Top of INFORMATION
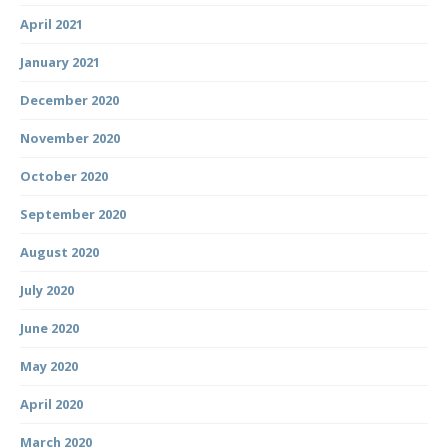
April 2021
January 2021
December 2020
November 2020
October 2020
September 2020
August 2020
July 2020
June 2020
May 2020
April 2020
March 2020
Bottom of INFORMATION
TASK TO COMPLETE:
Please transcribe all of the records above exactly, leaving out any pictures.

COMPLETED EXERCISE:
April 2021
January 2021
December 2020
November 2020
October 2020
September 2020
August 2020
July 2020
June 2020
May 2020
April 2020
March 2020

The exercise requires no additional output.